Corritore: Margo was sometimes very self-critical of her own voice, she didn't like to hear it back. She thought it sounded 'too this' or 'too that.' But to me, that's what gave it the flavor and the realness and the depth. I think her voice was among the greatest of voices.

Goldenthal: Every time she opened her mouth to sing, she was consistent, she was pure.

Corritore: She was simply amazing and knew how to squeeze the soul out of every song. I think her voice was the perfect vehicle of expression. She knew exactly how to reach every note that she desired to hit. It had a cool funkiness to it that made it real. And to me, you can't buy that. The expressiveness of what she would do was beyond compare. It wouldn't matter if the song was a ballad or swing or blues or even a great version of "Somewhere Over the Rainbow," she would tear your heart out with every one of those songs.

Moio: Her voice was so unique. If you've never heard her before, I couldn't describe it. She just had this whole thing about her time and the phrasing that every drummer loved playing with Margo. My favorite thing about Margo was the way she'd count a tune off. She would snap on two and four it would seem like for 30 seconds and it would just already be swinging before we ever came in, so it was always exciting for her to count the tune off. That was one of my favorite things about her...that, and the fact that she brought it every night.
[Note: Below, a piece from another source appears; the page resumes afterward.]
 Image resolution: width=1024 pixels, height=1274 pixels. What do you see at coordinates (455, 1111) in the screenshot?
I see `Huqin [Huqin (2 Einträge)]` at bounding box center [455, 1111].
Lantana: She really had an amazing ear for music and for time. If we all could count out the song like Margo, we'd be in great shape.

Goldenthal: She was wonderful to play with...the musical relationship was so close and so personal. And she was just incomparable to work with. Her sense of timing and her sensitivity to the music and her respect for musicians and the way she just connected on a visceral level with audiences, it was just something unique. It doesn't get any better than Margo Reed.
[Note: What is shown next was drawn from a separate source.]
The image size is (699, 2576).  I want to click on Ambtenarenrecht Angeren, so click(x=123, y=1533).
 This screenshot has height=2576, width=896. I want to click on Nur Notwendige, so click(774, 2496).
Myers: I remember the intuitive synergy that developed with pianist-vocalist Judy Roberts in Margo's final performing years. Their minds and music intertwined so naturally that it seemed effortless, although we knew it wasn't. Theirs was a near-cosmic connection at a time when Margo needed more support than ever.
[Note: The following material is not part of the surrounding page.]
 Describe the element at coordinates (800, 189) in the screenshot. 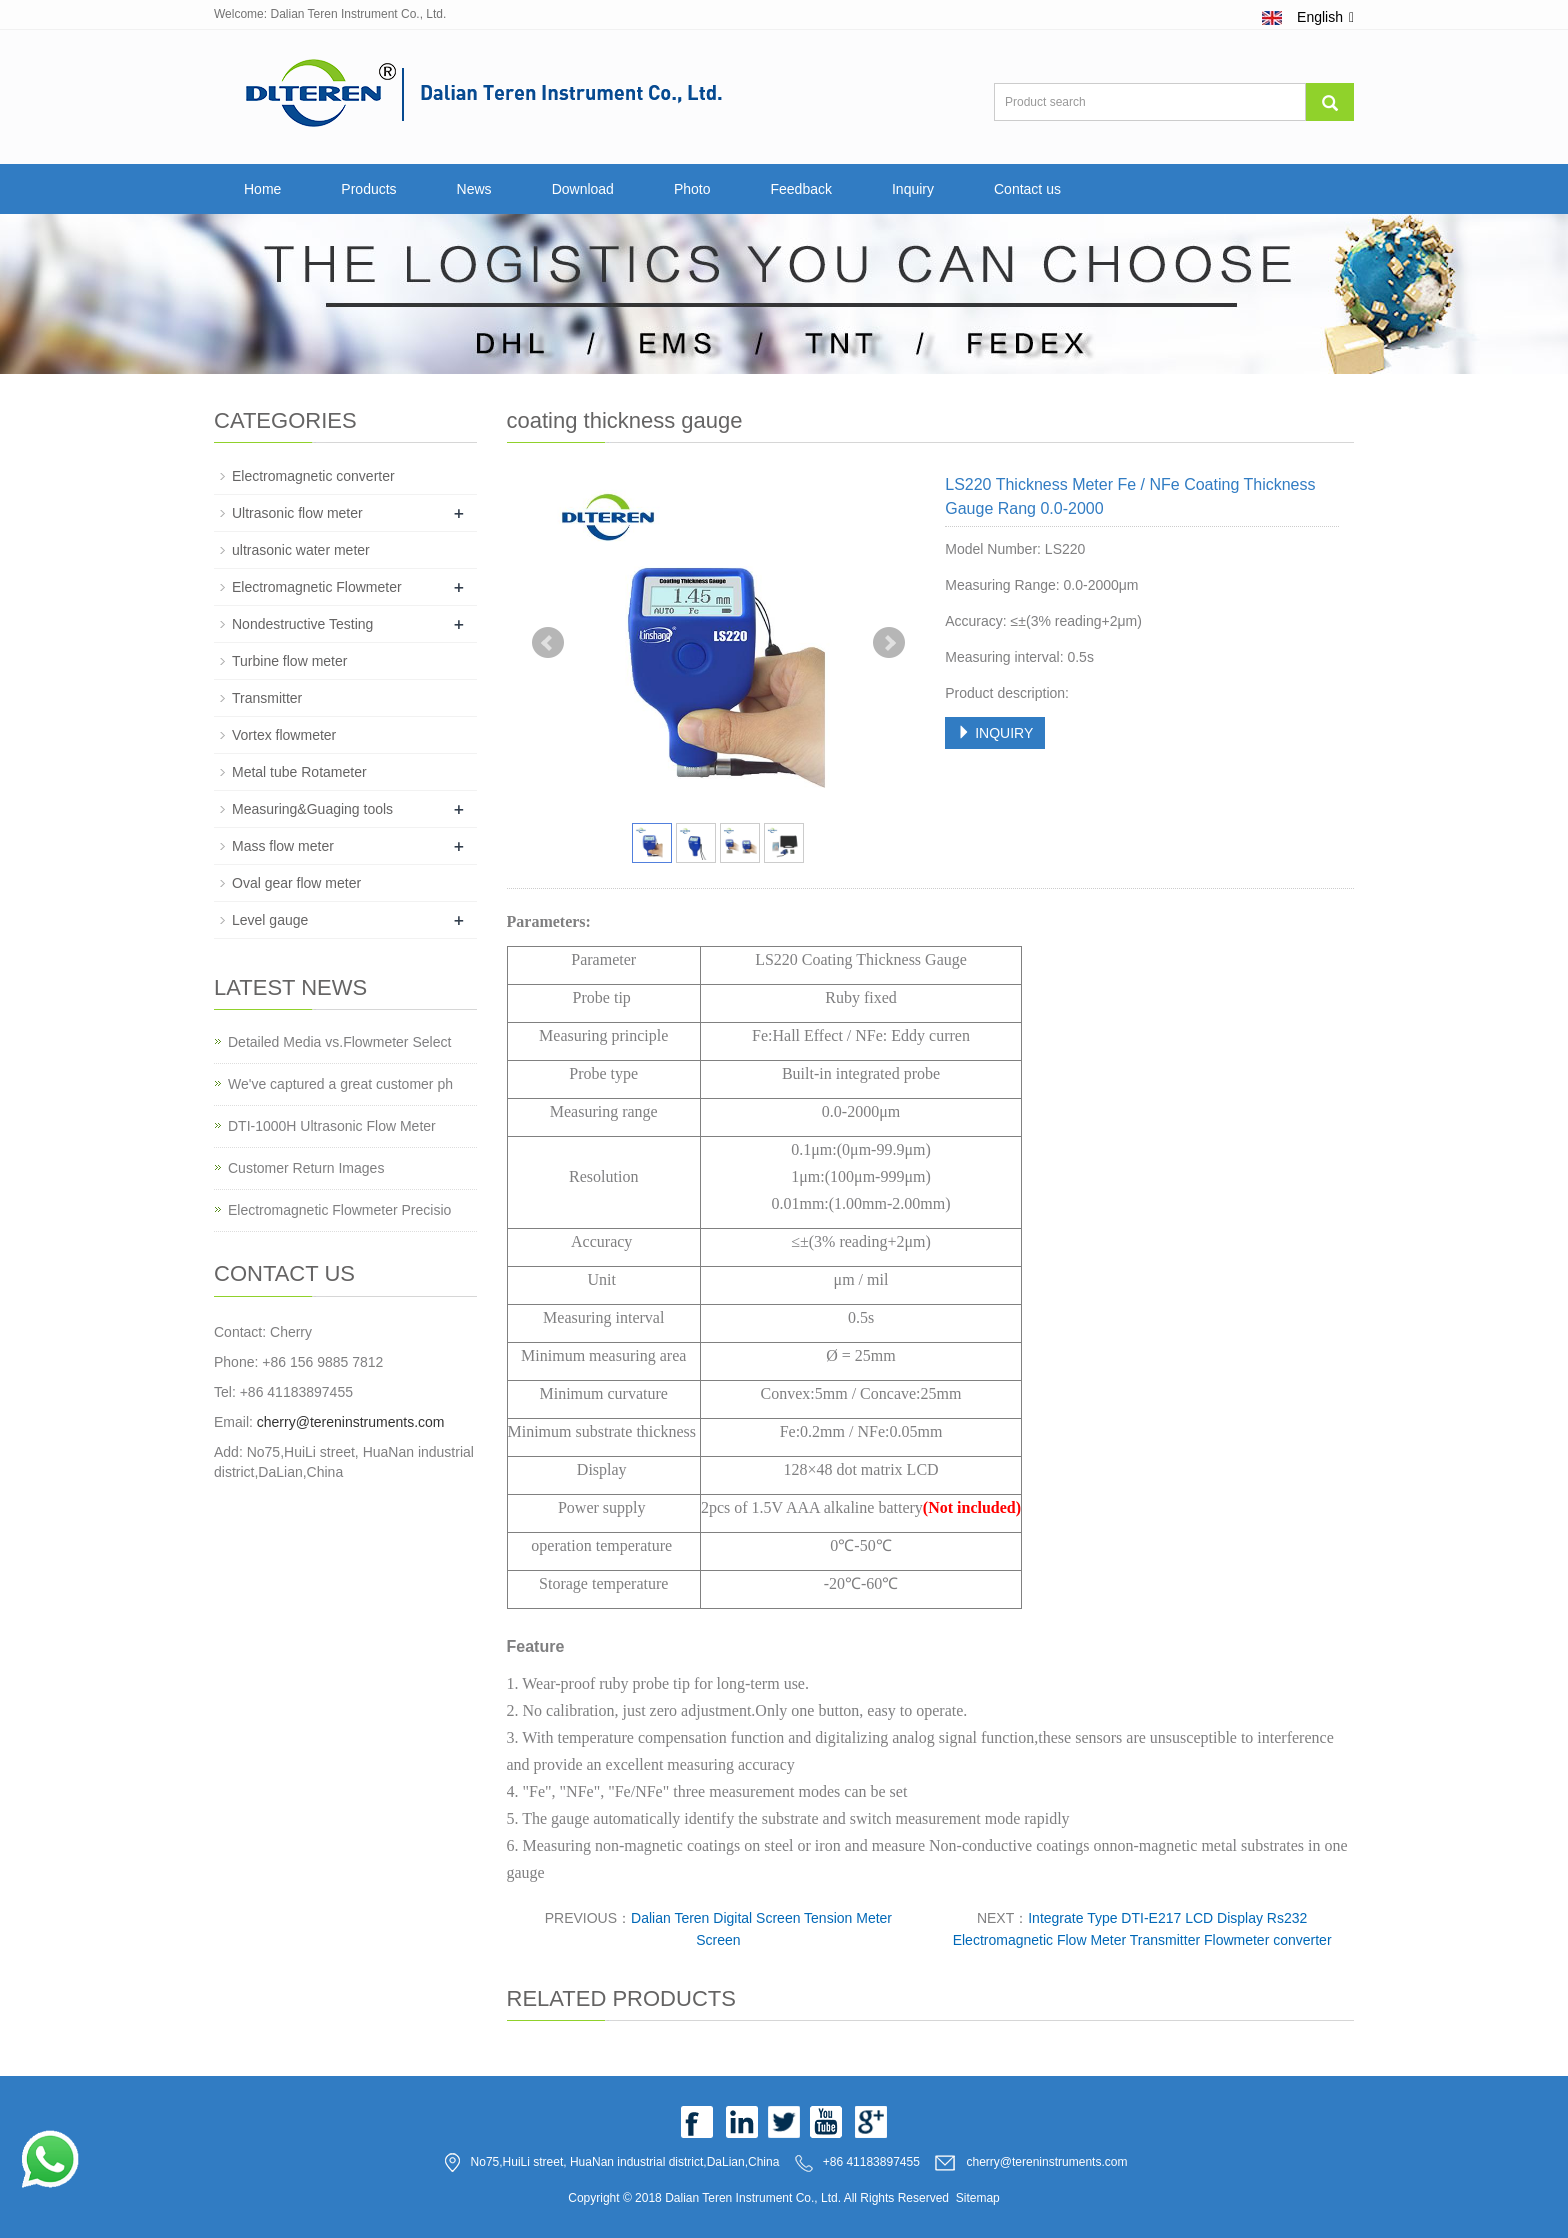 I see `Feedback` at that location.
Lantana: Up until the end she was always working. Judy Roberts did an all-vocalist showcases and we all got up and sang: myself, Judy Roberts, Alice Tatum, Delphine Cortez and a bunch of jazz singers, and when Margo sang we were all, 'Okay, that's what I want to be when I'm the best I can be." There was something with all of her soulfeltness, her heartfeltness, in her music was so obvious that all of us were inspired to do better when he heard her. And, of course, every audience was inspired, which is something, because audiences to day aren't really listening to words, there's a lot of people listening to things that aren't necessarily as heartfelt as what she did.

Myers: I remember Margo's last family performance, on Michael's 70th birthday at [Soul Cafe in Scottsdale], his regular venue with his daughter, Tabitha. Francine was visiting from Atlanta, and the foursome sang the longtime gospel favorite, "Rusty Old Halo" that is on the Reed Family CD, Blood Harmony, produced by Francine, Bob Corritore and Clarke Rigsby.

Corritore: I've been touched by many of her performances over the years and I was honored to be able to co-produce the Reed family album.

Myers: I remember Margo's final public performance, with Judy Roberts on piano and vocals at the OC Seven Restaurant in Scottsdale. We didn't know it would be her last, but recognized that she was beginning to weaken. But her voice was strong, her personality so familiar to us, as she sang all our favorite songs -- everything Margo chose became a favorite, the way she performed it. "Never the same twice, always new in some way" we would say. And she would reply, "That's 'cause I can't sing it the same every time; it's how I feel then, that's how I sing it."

Lee: I think she always performed with style and with grace and always left us wanting more.

The Celebration of Life for Margo Reed will take place from 4 p.m. to 8 p.m. on Saturday, May 2, at the Rhythm Room, and on Sunday, May 3, from 5 p.m. to 8 p.m. at Soul Cafe in Scottsdale.